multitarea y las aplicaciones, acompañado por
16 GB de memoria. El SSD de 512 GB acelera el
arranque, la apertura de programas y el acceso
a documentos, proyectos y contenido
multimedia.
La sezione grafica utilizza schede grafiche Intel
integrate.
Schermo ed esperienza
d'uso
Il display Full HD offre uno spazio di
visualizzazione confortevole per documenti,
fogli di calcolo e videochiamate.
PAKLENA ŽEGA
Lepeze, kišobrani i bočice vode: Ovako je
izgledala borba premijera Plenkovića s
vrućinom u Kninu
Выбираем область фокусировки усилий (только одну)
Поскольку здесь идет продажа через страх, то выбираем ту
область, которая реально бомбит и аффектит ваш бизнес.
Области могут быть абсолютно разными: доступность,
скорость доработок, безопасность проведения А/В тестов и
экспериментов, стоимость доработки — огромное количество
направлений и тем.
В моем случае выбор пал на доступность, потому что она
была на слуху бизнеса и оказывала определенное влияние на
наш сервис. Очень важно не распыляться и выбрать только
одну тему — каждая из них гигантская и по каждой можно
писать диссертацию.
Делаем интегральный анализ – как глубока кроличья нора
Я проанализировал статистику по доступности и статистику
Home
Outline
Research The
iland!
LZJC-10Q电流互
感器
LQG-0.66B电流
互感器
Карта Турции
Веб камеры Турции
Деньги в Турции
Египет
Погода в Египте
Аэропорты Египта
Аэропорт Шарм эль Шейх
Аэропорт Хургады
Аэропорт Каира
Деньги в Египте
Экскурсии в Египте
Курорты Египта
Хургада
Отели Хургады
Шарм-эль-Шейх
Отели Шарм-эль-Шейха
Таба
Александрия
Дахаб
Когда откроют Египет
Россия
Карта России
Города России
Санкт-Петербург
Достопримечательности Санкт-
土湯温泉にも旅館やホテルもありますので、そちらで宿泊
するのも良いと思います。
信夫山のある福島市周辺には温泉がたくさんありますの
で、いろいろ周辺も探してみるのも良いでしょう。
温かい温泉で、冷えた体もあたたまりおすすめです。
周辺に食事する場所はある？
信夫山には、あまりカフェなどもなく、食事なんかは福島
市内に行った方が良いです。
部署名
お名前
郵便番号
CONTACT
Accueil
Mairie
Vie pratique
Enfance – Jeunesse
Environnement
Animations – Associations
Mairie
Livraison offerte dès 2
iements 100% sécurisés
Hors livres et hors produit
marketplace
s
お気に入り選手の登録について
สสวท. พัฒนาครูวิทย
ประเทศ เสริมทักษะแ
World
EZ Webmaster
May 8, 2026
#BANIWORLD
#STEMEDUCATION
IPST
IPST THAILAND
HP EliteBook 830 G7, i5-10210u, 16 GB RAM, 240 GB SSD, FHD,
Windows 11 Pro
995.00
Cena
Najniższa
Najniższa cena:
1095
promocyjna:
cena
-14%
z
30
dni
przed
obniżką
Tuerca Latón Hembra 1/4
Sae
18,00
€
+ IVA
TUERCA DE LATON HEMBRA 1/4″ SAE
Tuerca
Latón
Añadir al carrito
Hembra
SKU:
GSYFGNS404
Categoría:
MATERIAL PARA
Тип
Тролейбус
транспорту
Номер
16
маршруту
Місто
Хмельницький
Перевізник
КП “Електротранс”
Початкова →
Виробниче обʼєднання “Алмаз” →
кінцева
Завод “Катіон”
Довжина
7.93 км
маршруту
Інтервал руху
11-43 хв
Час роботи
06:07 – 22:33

****************

TASK REQUIREMENTS: Could you give the data again, word for word?

REPLY:
multitarea y las aplicaciones, acompañado por
16 GB de memoria. El SSD de 512 GB acelera el
arranque, la apertura de programas y el acceso
a documentos, proyectos y contenido
multimedia.
La sezione grafica utilizza schede grafiche Intel
integrate.
Schermo ed esperienza
d'uso
Il display Full HD offre uno spazio di
visualizzazione confortevole per documenti,
fogli di calcolo e videochiamate.
PAKLENA ŽEGA
Lepeze, kišobrani i bočice vode: Ovako je
izgledala borba premijera Plenkovića s
vrućinom u Kninu
Выбираем область фокусировки усилий (только одну)
Поскольку здесь идет продажа через страх, то выбираем ту
область, которая реально бомбит и аффектит ваш бизнес.
Области могут быть абсолютно разными: доступность,
скорость доработок, безопасность проведения А/В тестов и
экспериментов, стоимость доработки — огромное количество
направлений и тем.
В моем случае выбор пал на доступность, потому что она
была на слуху бизнеса и оказывала определенное влияние на
наш сервис. Очень важно не распыляться и выбрать только
одну тему — каждая из них гигантская и по каждой можно
писать диссертацию.
Делаем интегральный анализ – как глубока кроличья нора
Я проанализировал статистику по доступности и статистику
Home
Outline
Research The
iland!
LZJC-10Q电流互
感器
LQG-0.66B电流
互感器
Карта Турции
Веб камеры Турции
Деньги в Турции
Египет
Погода в Египте
Аэропорты Египта
Аэропорт Шарм эль Шейх
Аэропорт Хургады
Аэропорт Каира
Деньги в Египте
Экскурсии в Египте
Курорты Египта
Хургада
Отели Хургады
Шарм-эль-Шейх
Отели Шарм-эль-Шейха
Таба
Александрия
Дахаб
Когда откроют Египет
Россия
Карта России
Города России
Санкт-Петербург
Достопримечательности Санкт-
土湯温泉にも旅館やホテルもありますので、そちらで宿泊
するのも良いと思います。
信夫山のある福島市周辺には温泉がたくさんありますの
で、いろいろ周辺も探してみるのも良いでしょう。
温かい温泉で、冷えた体もあたたまりおすすめです。
周辺に食事する場所はある？
信夫山には、あまりカフェなどもなく、食事なんかは福島
市内に行った方が良いです。
部署名
お名前
郵便番号
CONTACT
Accueil
Mairie
Vie pratique
Enfance – Jeunesse
Environnement
Animations – Associations
Mairie
Livraison offerte dès 2
iements 100% sécurisés
Hors livres et hors produit
marketplace
s
お気に入り選手の登録について
สสวท. พัฒนาครูวิทย
ประเทศ เสริมทักษะแ
World
EZ Webmaster
May 8, 2026
#BANIWORLD
#STEMEDUCATION
IPST
IPST THAILAND
HP EliteBook 830 G7, i5-10210u, 16 GB RAM, 240 GB SSD, FHD,
Windows 11 Pro
995.00
Cena
Najniższa
Najniższa cena:
1095
promocyjna:
cena
-14%
z
30
dni
przed
obniżką
Tuerca Latón Hembra 1/4
Sae
18,00
€
+ IVA
TUERCA DE LATON HEMBRA 1/4″ SAE
Tuerca
Latón
Añadir al carrito
Hembra
SKU:
GSYFGNS404
Categoría:
MATERIAL PARA
Тип
Тролейбус
транспорту
Номер
16
маршруту
Місто
Хмельницький
Перевізник
КП “Електротранс”
Початкова →
Виробниче обʼєднання “Алмаз” →
кінцева
Завод “Катіон”
Довжина
7.93 км
маршруту
Інтервал руху
11-43 хв
Час роботи
06:07 – 22:33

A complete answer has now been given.